Phase 2: quality of experimental design and statistical analysis
In phase 2, a random sub-sample of 48 papers chosen from the 271 papers evaluated in phase 1, stratified by animal and by country (i.e. 8 papers×3 species×2 countries), was assessed. This number was selected as an appropriately sized sub-sample of the papers assessed in phase 1 based, as was the case for phase 1, on the time necessary to complete the very detailed reports. The statistical methods and analysis of the papers were assessed to determine whether the experimental design and the statistical analysis were appropriate. This involved the expert judgement of two statisticians, both of whom assessed all 48 papers using the Quality of Experimental Design and Analysis checklist (see Supporting Information S1
). The main experiment was the same as that analysed in phase 1. Errors of omission were noted.

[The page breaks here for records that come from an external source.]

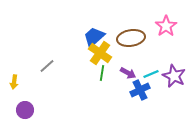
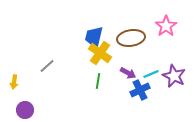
blue trapezoid: rotated 35 degrees counterclockwise
green line: moved 4 px left, 8 px down
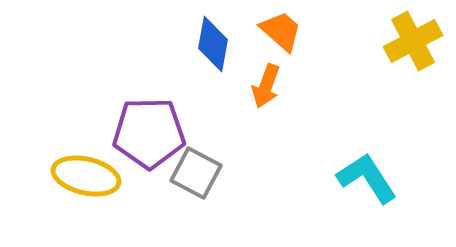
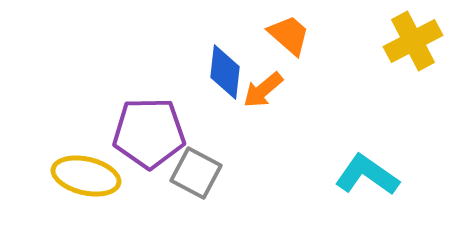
orange trapezoid: moved 8 px right, 4 px down
blue diamond: moved 12 px right, 28 px down; rotated 4 degrees counterclockwise
orange arrow: moved 3 px left, 4 px down; rotated 30 degrees clockwise
cyan L-shape: moved 3 px up; rotated 22 degrees counterclockwise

Any disagreements or differences in interpretation of the checklists were resolved by consultation and discussion with a third assessor and, where necessary, the relevant studies were re-analysed. To allow for possible discrepancies between the two assessments, in phase 2 the mean of the results from the two statisticians are reported in all data summary tables. Overall agreement between the assessors was assessed once during each phase of the survey – In phase 1 both assessors applied the relevant checklist to the same sub-set of 30 (of 271) papers and their analyses compared, and in phase 2, all 48 papers were used to assess agreement (see ).